More recently, studies confirmed that younger asymptomatic individuals are vessels for the continual spreading of the coronavirus. While the exact degree to which the spreading occurs is not yet known, it is another valuable piece of information to help better understand the risks associated with the virus. Such revelations are crucial if we ever wish for the pandemic to subside. Yet in the United States, it is clear that there is an apprehension towards the organization and their handling of the pandemic due to the relationship that the WHO maintains with China. U.S. President Donald Trump, following his decision to withdraw the United States from the WHO, stated that such an alliance was a chief reason for the organization’s early response to the pandemic. He argued that not enough information was demanded from China by the WHO, leading to outbreaks in other nations. He also believed that the WHO undersold the severity of the virus when it was concentrated in China. This serves as a twist of irony, given that Trump spent much of the early months of the pandemic stating that COVID-19 would not greatly affect his country.

Of course, just as Trump does not wish to face any blame or repercussions for the current state of the United States, not all of the fault can be laid at the feet of the organization. The WHO can not demand such information from the nation’s leaders, despite what the president may believe. In regards to Trump’s accusations, WHO Director-General Dr. Tedros Adhanom stated that there is no favoritism towards China. Concerning the withdrawal, he felt that “It’s the relationship with the U.S. that’s more important and its leadership abroad,” and not merely the funding which is so valuable in a partnership with the country. 

By losing such a figure of leadership in the United States, the WHO would be limited in the coordination it can conduct internationally. The United States is a leader of research; no longer being a part of the organization would mean that the statistics and data it collects will be unavailable for the WHO and the rest of the world’s nations. That makes it a significantly greater challenge in handling situations like the very pandemic we are currently in.

But the funding can not be ignored either. In 2018 and 2019,  the United States donated far more than any other organization or country, with over $850 million, around 15% of the WHO’s total budget, being provided by the country. But with Trump’s withdrawal, the $62 million intended for further funding will instead be reallocated to other local groups. By losing such a major relationship the WHO will find itself without the support of a major nation as well as the funding it provides. 

There are clear economic ramifications to the loss of such a major source of funding for the WHO. The ability in which the organization can rapidly conduct thorough research will be hampered, and their response, which Trump criticized, can become more delayed. But the WHO can not merely focus on one issue, as it has various public services concerning other viruses and diseases such as tuberculosis. With the funding of the WHO so drastically reduced, the resources that can be provided for those public services will decrease as well. 

There are numerous reasons for America to continue its relationship with the WHO. The fact that we are currently in a global pandemic, where nearly 200,000 American lives have been lost, should be one of the most glaring reasons to do so.
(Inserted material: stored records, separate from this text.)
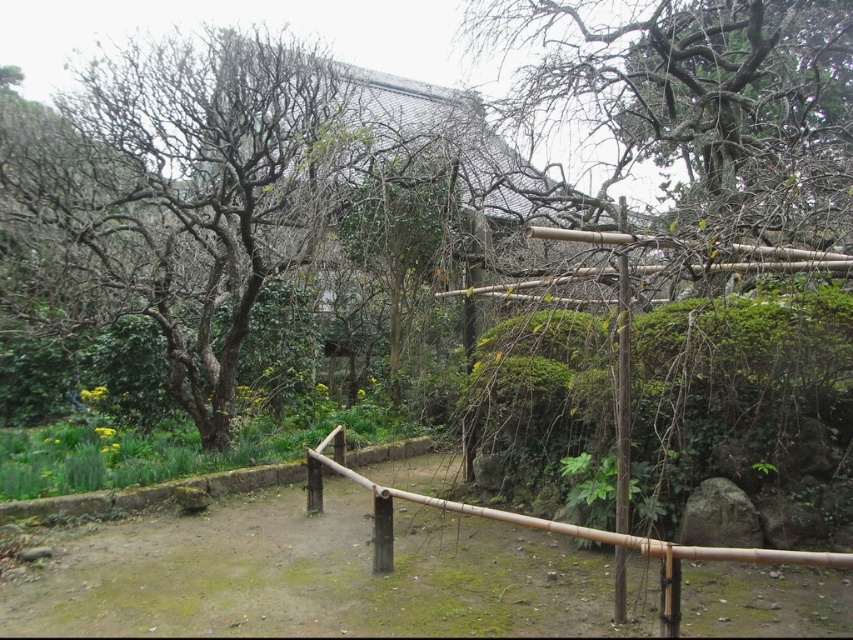 Does point (22, 129) lie in front of point (621, 497)?

No, (22, 129) is further to viewer.

Who is positioned more to the left, bare wood tree at left or bamboo pole at center?

bare wood tree at left is more to the left.

Does point (223, 61) come behind point (624, 200)?

That is True.

The image size is (853, 640). I want to click on bare wood tree at left, so click(x=186, y=189).

Is bamboo fence at center below bamboo pole at center?

Indeed, bamboo fence at center is positioned under bamboo pole at center.

Who is more forward, (666, 552) or (628, 422)?

Point (666, 552) is in front.

Where is `bamboo fence at center`? This screenshot has height=640, width=853. bamboo fence at center is located at coordinates (544, 531).

The width and height of the screenshot is (853, 640). I want to click on bamboo fence at center, so click(x=544, y=531).

Can you confirm if bare wood tree at left is positioned to the left of bamboo fence at center?

Indeed, bare wood tree at left is positioned on the left side of bamboo fence at center.

Which is behind, point (200, 173) or point (548, 518)?

The point (200, 173) is behind.

Image resolution: width=853 pixels, height=640 pixels. I want to click on bare wood tree at left, so click(186, 189).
On Sept. 1, the United States announced that it would not join in a global effort to develop a vaccine, in part because the effort is being led by the WHO. “The United States will continue to engage our international partners to ensure we defeat this virus, but we will not be constrained by multilateral organizations influenced by the corrupt World Health Organization and China,” White House spokesman Judd Deere said. 

Of course, it would be easy to say that the United States has more than enough resources to support their clinical trials and development. But as Dr. Tedros said, “For the world to recover faster, it has to recover together, because it’s a globalized world: the economies are intertwined.” Trump might believe that the WHO has a bias towards China with such fervor that he withdrew from the organization, but in doing so affects his own country as well as the rest of the world. The efforts to develop a vaccine and finally put the pandemic behind us can and should not be done alone, despite Trump’s insistence on doing so.